- TASK ITEM:
Starting at the line that contains "Image resolution: width=1024 pixels, height=937", return every line through the end of the entries below, exactly and with nothing else.

● ● ●

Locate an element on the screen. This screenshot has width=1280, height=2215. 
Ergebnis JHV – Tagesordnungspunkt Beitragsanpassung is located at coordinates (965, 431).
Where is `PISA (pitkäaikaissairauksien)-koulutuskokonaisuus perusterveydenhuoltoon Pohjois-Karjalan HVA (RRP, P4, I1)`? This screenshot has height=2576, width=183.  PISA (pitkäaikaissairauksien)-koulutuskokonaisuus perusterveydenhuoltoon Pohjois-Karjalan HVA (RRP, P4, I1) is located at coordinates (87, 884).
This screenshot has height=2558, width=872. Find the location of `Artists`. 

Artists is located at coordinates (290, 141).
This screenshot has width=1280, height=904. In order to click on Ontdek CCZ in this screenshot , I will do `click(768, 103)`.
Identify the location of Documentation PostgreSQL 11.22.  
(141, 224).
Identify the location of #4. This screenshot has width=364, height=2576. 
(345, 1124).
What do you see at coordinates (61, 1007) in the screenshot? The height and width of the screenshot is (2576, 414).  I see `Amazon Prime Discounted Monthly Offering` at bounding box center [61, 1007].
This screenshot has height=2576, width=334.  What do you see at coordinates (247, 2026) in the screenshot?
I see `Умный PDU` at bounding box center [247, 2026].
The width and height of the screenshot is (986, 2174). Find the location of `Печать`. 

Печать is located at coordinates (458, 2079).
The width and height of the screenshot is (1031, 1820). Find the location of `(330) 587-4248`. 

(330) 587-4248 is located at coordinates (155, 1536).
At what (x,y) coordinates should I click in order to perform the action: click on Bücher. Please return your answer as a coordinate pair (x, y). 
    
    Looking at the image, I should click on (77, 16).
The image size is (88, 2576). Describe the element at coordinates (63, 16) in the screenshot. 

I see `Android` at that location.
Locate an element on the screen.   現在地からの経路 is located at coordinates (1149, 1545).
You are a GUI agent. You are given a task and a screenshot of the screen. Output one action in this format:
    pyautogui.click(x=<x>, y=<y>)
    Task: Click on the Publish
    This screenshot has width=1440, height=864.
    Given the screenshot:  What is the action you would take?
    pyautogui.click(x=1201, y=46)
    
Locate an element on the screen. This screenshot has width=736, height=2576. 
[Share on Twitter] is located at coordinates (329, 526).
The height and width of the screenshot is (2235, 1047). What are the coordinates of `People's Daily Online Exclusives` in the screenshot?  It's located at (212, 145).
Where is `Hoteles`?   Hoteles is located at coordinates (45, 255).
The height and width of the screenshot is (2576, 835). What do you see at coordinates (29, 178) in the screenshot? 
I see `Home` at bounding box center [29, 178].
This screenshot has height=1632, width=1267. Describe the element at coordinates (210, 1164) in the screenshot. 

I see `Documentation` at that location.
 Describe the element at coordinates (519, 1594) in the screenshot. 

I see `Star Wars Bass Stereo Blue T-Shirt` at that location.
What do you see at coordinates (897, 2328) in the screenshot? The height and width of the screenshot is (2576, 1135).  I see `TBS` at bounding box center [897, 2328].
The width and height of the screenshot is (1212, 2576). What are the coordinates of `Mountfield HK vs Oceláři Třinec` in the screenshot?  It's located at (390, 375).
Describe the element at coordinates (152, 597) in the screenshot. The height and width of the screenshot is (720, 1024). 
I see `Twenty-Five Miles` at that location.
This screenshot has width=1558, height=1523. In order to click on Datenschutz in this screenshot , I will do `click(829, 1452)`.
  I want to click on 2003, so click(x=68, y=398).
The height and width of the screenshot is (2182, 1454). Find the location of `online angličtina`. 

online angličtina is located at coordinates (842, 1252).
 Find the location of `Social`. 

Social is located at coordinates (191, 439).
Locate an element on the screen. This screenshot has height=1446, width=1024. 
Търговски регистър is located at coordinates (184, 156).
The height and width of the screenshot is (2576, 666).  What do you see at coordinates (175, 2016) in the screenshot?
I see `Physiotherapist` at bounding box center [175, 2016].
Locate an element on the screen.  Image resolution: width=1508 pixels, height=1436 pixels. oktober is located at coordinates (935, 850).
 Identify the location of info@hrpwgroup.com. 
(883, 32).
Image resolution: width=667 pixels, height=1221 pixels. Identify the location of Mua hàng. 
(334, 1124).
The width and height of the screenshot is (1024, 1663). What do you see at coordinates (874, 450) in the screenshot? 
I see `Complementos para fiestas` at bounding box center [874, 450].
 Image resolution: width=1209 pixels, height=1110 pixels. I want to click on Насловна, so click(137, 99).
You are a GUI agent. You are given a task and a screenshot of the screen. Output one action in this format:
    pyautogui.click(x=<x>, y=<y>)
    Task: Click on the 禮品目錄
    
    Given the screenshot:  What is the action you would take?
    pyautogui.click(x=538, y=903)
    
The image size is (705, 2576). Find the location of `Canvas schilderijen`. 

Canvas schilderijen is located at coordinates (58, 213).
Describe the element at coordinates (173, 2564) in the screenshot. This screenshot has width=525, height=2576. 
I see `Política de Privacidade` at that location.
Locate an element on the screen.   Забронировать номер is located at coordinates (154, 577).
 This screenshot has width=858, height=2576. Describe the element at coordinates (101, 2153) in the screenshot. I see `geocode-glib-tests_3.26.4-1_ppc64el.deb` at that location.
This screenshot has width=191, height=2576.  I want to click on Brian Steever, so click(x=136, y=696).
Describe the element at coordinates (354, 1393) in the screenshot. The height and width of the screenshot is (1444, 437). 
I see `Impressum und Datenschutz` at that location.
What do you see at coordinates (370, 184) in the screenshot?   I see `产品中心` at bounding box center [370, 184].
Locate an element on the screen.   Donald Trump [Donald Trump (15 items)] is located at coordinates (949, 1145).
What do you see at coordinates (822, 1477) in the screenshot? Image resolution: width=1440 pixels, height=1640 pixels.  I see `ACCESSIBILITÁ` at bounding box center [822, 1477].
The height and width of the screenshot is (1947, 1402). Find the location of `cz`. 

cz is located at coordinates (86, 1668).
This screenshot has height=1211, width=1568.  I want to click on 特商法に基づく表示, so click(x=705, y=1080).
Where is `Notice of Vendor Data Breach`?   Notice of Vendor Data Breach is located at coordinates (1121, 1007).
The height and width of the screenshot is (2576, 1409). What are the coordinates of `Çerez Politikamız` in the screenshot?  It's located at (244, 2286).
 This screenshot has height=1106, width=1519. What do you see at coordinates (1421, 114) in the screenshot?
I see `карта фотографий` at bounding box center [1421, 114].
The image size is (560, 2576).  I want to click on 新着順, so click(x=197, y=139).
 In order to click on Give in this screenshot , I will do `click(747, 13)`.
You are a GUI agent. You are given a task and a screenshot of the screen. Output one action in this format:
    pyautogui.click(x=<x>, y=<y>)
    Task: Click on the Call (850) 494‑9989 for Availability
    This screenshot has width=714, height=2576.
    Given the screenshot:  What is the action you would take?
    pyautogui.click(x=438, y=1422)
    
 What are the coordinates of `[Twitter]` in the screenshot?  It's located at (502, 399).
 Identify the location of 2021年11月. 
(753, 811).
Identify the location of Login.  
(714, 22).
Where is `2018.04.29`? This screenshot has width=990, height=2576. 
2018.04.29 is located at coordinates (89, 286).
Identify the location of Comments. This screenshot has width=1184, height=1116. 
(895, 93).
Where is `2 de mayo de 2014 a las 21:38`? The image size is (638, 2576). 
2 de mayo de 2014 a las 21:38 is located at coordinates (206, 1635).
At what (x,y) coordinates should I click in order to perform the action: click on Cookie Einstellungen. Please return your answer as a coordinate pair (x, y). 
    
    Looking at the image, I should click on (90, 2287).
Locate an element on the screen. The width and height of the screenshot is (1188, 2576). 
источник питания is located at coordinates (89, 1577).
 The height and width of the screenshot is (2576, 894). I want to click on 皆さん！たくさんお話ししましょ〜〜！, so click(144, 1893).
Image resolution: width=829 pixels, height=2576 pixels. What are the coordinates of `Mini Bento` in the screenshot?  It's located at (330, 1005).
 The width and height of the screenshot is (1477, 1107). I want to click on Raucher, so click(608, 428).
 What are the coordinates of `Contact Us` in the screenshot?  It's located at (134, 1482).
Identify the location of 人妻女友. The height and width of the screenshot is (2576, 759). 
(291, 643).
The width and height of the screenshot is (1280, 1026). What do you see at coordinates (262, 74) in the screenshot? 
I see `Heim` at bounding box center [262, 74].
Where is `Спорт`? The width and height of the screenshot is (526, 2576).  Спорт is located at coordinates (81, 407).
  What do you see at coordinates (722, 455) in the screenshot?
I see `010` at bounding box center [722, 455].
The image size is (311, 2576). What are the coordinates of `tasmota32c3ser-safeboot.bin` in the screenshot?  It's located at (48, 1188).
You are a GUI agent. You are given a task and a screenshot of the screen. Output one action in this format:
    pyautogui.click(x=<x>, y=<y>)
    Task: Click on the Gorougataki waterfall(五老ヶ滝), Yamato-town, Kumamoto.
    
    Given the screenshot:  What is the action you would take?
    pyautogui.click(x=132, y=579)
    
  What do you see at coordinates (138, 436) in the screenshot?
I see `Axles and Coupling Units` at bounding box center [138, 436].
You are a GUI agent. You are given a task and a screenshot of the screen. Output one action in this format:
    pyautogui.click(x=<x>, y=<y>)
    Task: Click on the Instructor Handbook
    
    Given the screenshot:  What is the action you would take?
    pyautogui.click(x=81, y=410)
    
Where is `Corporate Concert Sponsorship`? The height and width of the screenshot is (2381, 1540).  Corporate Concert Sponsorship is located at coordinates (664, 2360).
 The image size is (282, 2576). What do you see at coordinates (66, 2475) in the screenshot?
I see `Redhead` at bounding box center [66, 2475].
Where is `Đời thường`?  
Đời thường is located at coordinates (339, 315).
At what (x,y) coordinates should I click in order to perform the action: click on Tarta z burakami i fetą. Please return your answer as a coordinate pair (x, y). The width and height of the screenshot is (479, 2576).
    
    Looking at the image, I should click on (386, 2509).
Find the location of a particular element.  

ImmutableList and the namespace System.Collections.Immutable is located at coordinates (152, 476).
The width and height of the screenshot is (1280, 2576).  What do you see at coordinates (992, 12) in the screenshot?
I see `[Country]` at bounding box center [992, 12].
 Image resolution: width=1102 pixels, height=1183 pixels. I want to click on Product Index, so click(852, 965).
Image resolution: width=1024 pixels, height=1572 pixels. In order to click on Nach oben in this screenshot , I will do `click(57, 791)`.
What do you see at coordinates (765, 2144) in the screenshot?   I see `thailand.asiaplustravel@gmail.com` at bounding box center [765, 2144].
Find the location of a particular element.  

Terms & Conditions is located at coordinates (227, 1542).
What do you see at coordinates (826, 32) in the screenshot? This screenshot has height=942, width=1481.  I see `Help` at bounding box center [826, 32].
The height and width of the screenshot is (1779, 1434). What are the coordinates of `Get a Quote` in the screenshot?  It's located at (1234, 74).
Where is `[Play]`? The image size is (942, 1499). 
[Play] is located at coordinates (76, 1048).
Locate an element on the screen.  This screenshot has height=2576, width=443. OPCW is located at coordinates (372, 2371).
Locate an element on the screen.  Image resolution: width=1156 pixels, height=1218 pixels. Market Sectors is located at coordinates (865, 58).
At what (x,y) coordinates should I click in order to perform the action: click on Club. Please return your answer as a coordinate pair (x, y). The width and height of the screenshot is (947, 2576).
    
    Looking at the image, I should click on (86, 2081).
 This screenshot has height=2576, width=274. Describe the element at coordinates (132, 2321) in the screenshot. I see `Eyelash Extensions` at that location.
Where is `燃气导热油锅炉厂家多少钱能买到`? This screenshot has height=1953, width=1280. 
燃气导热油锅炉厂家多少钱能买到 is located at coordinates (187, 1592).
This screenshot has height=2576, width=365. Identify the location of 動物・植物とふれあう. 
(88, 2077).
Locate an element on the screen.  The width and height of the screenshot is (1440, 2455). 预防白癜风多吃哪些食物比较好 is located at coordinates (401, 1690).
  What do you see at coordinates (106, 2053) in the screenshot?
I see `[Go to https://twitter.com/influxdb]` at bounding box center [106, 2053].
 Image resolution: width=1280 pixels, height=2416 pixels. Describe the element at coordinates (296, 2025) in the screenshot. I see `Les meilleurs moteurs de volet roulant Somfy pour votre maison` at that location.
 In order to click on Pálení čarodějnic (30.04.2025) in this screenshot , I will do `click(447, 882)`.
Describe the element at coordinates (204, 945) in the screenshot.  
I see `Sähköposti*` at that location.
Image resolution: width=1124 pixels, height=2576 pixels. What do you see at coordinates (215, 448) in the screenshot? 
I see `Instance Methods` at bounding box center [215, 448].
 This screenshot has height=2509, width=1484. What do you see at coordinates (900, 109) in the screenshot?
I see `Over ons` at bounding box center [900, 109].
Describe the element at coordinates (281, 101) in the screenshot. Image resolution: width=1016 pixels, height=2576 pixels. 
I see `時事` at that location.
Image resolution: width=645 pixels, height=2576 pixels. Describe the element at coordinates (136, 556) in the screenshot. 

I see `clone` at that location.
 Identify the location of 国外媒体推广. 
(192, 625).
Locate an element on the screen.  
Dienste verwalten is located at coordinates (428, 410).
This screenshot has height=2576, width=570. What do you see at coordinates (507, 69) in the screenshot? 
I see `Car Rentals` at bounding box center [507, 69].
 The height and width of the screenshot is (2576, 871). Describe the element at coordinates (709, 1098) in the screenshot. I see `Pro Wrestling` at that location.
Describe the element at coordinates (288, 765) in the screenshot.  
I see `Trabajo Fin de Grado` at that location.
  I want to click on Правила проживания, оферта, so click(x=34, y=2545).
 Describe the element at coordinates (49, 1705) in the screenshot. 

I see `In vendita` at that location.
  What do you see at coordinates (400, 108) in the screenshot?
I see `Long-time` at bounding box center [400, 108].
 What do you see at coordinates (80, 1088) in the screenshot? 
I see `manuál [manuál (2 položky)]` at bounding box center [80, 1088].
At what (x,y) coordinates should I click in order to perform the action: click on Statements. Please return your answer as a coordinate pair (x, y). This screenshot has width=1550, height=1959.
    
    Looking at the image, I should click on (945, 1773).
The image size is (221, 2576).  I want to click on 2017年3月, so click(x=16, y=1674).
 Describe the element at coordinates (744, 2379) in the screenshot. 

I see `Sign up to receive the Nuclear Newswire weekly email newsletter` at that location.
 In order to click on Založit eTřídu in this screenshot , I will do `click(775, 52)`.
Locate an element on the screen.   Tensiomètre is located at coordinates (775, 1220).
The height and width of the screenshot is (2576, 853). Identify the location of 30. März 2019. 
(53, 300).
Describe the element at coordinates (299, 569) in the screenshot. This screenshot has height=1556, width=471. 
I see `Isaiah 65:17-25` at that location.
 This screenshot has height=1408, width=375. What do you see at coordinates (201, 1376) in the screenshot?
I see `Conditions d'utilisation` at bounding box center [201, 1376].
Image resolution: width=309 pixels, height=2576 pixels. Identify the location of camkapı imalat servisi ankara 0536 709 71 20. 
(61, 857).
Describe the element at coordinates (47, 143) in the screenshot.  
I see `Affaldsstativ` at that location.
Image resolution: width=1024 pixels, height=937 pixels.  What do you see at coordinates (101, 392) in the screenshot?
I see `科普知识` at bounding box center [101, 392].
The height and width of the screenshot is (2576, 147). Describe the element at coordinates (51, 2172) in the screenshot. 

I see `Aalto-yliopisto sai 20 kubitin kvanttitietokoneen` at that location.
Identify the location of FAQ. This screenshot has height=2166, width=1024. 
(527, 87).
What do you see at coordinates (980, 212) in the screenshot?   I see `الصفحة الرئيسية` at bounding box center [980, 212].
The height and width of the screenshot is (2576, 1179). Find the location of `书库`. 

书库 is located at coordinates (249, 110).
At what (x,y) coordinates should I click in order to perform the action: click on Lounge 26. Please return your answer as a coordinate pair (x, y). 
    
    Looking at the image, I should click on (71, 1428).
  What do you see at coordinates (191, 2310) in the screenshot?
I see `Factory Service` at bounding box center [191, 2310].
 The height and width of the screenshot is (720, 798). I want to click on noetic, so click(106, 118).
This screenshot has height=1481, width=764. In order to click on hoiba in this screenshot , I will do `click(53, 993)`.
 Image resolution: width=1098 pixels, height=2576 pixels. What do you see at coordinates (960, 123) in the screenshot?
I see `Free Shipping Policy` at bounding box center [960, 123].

● ● ●

- ANSWER BELOW:
Image resolution: width=1024 pixels, height=937 pixels.  What do you see at coordinates (101, 392) in the screenshot?
I see `科普知识` at bounding box center [101, 392].
The height and width of the screenshot is (2576, 147). Describe the element at coordinates (51, 2172) in the screenshot. 

I see `Aalto-yliopisto sai 20 kubitin kvanttitietokoneen` at that location.
Identify the location of FAQ. This screenshot has height=2166, width=1024. 
(527, 87).
What do you see at coordinates (980, 212) in the screenshot?   I see `الصفحة الرئيسية` at bounding box center [980, 212].
The height and width of the screenshot is (2576, 1179). Find the location of `书库`. 

书库 is located at coordinates (249, 110).
At what (x,y) coordinates should I click in order to perform the action: click on Lounge 26. Please return your answer as a coordinate pair (x, y). 
    
    Looking at the image, I should click on (71, 1428).
  What do you see at coordinates (191, 2310) in the screenshot?
I see `Factory Service` at bounding box center [191, 2310].
 The height and width of the screenshot is (720, 798). I want to click on noetic, so click(106, 118).
This screenshot has height=1481, width=764. In order to click on hoiba in this screenshot , I will do `click(53, 993)`.
 Image resolution: width=1098 pixels, height=2576 pixels. What do you see at coordinates (960, 123) in the screenshot?
I see `Free Shipping Policy` at bounding box center [960, 123].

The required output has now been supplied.